## University Physics with Modern Physics (14th Edition)

(a) When t = 2.31 s, the velocity vector makes an angle of $30.0^{\circ}$ clockwise from the +x-axis. (b) The acceleration vector has a magnitude of $0.275~m/s^2$ in the direction of $49.1^{\circ}$ clockwise from the +x-axis.

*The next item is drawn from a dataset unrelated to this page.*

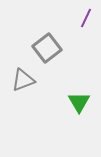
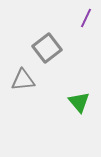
gray triangle: rotated 15 degrees clockwise
green triangle: rotated 10 degrees counterclockwise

(a) $x(t) = (2.90~m)+ (0.0900~m/s^2)~t^2$ $v_x(t) = \frac{dx}{dt} = (0.1800~m/s^2)~t$ $y(t) = -(0.0150~m/s^3)~t^3$ $v_y(t) = \frac{dy}{dt} = -(0.0450~m/s^3)~t^2$ If the velocity vector makes an angle of $30.0^{\circ}$ clockwise from the +x-axis, then: $\frac{v_y}{v_x} = -tan(30.0^{\circ})$ $\frac{-(0.0450~m/s^3)~t^2}{(0.1800~m/s^2)~t} = -tan(30.0^{\circ})$ $t = \frac{(0.1800~m/s^2)~tan(30.0^{\circ})}{(0.0450~m/s^3)}$ $t = 2.31~s$ When t = 2.31 s, the velocity vector makes an angle of $30.0^{\circ}$ clockwise from the +x-axis. (b) $v_x(t) = \frac{dx}{dt} = (0.1800~m/s^2)~t$ $a_x(t) = \frac{dv_x}{dt} = 0.1800~m/s^2$ $v_y(t) = \frac{dy}{dt} = -(0.0450~m/s^3)~t^2$ $a_y(t) = \frac{dv_y}{dt} = -(0.0900~m/s^3)~t$ At t = 2.31 s: $a_x(t) = 0.1800~m/s^2$ $a_y(t) = -(0.0900~m/s^3)(2.31~s) = -0.208~m/s^2$ We can find the magnitude of the acceleration vector. $a = \sqrt{(0.1800~m/s^2)^2+(-0.208~m/s^2)^2}$ $a = 0.275~m/s^2$ We can find the angle clockwise from the +x-axis of the acceleration vector. $tan(\theta) = \frac{0.208~m/s^2}{0.1800~m/s^2}$ $\theta = tan^{-1}(\frac{0.208}{0.1800}) = 49.1^{\circ}$ The acceleration vector has a magnitude of $0.275~m/s^2$ in the direction of $49.1^{\circ}$ clockwise from the +x-axis.